What the task requires
Everything in the records except the pictures must be copied out exactly.

++++ Provided material ++++

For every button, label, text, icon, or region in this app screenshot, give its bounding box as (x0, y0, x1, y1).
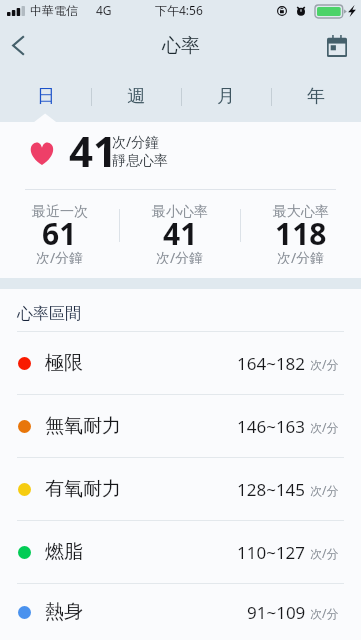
staticText: 熱身 (45, 600, 83, 624)
staticText: 最近一次 (32, 203, 88, 221)
staticText: 次/分 (310, 545, 339, 561)
button[interactable]: 燃脂 (0, 521, 361, 583)
button[interactable]: 極限 (0, 332, 361, 394)
staticText: 下午4:56 (155, 2, 203, 18)
staticText: 心率區間 (17, 304, 81, 324)
staticText: 有氧耐力 (45, 477, 121, 501)
staticText: 次/分鐘 (277, 248, 325, 264)
staticText: 最小心率 (152, 203, 208, 221)
staticText: 61 (42, 213, 77, 254)
staticText: 年 (307, 85, 325, 108)
staticText: 164~182 (237, 352, 306, 375)
button[interactable]: Back (0, 22, 36, 68)
staticText: 4G (96, 2, 112, 18)
staticText: 次/分 (310, 482, 339, 498)
staticText: 41 (69, 122, 118, 179)
button[interactable]: 週 (91, 68, 181, 112)
staticText: 無氧耐力 (45, 414, 121, 438)
staticText: 日 (37, 85, 55, 108)
staticText: 燃脂 (45, 540, 83, 564)
staticText: 次/分鐘 (156, 248, 204, 264)
button[interactable]: Calendar (313, 22, 361, 68)
staticText: 極限 (45, 351, 83, 375)
staticText: 128~145 (237, 478, 306, 501)
button[interactable]: 有氧耐力 (0, 458, 361, 520)
button[interactable]: 日 (0, 68, 91, 112)
staticText: 110~127 (237, 541, 306, 564)
staticText: 41 (163, 213, 198, 254)
staticText: 次/分鐘 (112, 132, 160, 151)
staticText: 月 (217, 85, 235, 108)
staticText: 次/分鐘 (36, 248, 84, 264)
staticText: 靜息心率 (112, 152, 168, 170)
staticText: 中華電信 (30, 3, 78, 18)
staticText: 118 (275, 213, 327, 254)
button[interactable]: 年 (271, 68, 361, 112)
button[interactable]: 無氧耐力 (0, 395, 361, 457)
staticText: 次/分 (310, 356, 339, 372)
button[interactable]: 月 (181, 68, 271, 112)
staticText: 週 (127, 85, 145, 108)
staticText: 最大心率 (273, 203, 329, 221)
button[interactable]: 熱身 (0, 584, 361, 640)
staticText: 心率 (162, 34, 200, 58)
staticText: 91~109 (247, 601, 306, 624)
staticText: 次/分 (310, 419, 339, 435)
staticText: 次/分 (310, 605, 339, 621)
staticText: 146~163 (237, 415, 306, 438)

++++

Answer to the exercise
For every button, label, text, icon, or region in this app screenshot, give its bounding box as (x0, y0, x1, y1).
staticText: 熱身 (45, 600, 83, 624)
staticText: 最近一次 (32, 203, 88, 221)
staticText: 次/分 (310, 545, 339, 561)
button[interactable]: 燃脂 (0, 521, 361, 583)
button[interactable]: 極限 (0, 332, 361, 394)
staticText: 下午4:56 (155, 2, 203, 18)
staticText: 心率區間 (17, 304, 81, 324)
staticText: 有氧耐力 (45, 477, 121, 501)
staticText: 次/分鐘 (277, 248, 325, 264)
staticText: 最小心率 (152, 203, 208, 221)
staticText: 61 (42, 213, 77, 254)
staticText: 年 (307, 85, 325, 108)
staticText: 164~182 (237, 352, 306, 375)
button[interactable]: Back (0, 22, 36, 68)
staticText: 4G (96, 2, 112, 18)
staticText: 次/分 (310, 482, 339, 498)
staticText: 41 (69, 122, 118, 179)
button[interactable]: 週 (91, 68, 181, 112)
staticText: 無氧耐力 (45, 414, 121, 438)
staticText: 日 (37, 85, 55, 108)
staticText: 燃脂 (45, 540, 83, 564)
staticText: 次/分鐘 (156, 248, 204, 264)
button[interactable]: Calendar (313, 22, 361, 68)
staticText: 極限 (45, 351, 83, 375)
staticText: 128~145 (237, 478, 306, 501)
button[interactable]: 有氧耐力 (0, 458, 361, 520)
button[interactable]: 日 (0, 68, 91, 112)
staticText: 110~127 (237, 541, 306, 564)
staticText: 41 (163, 213, 198, 254)
staticText: 次/分鐘 (112, 132, 160, 151)
staticText: 月 (217, 85, 235, 108)
staticText: 次/分鐘 (36, 248, 84, 264)
staticText: 靜息心率 (112, 152, 168, 170)
staticText: 中華電信 (30, 3, 78, 18)
staticText: 118 (275, 213, 327, 254)
button[interactable]: 年 (271, 68, 361, 112)
button[interactable]: 無氧耐力 (0, 395, 361, 457)
staticText: 次/分 (310, 356, 339, 372)
button[interactable]: 月 (181, 68, 271, 112)
staticText: 週 (127, 85, 145, 108)
staticText: 最大心率 (273, 203, 329, 221)
button[interactable]: 熱身 (0, 584, 361, 640)
staticText: 心率 (162, 34, 200, 58)
staticText: 91~109 (247, 601, 306, 624)
staticText: 次/分 (310, 419, 339, 435)
staticText: 次/分 (310, 605, 339, 621)
staticText: 146~163 (237, 415, 306, 438)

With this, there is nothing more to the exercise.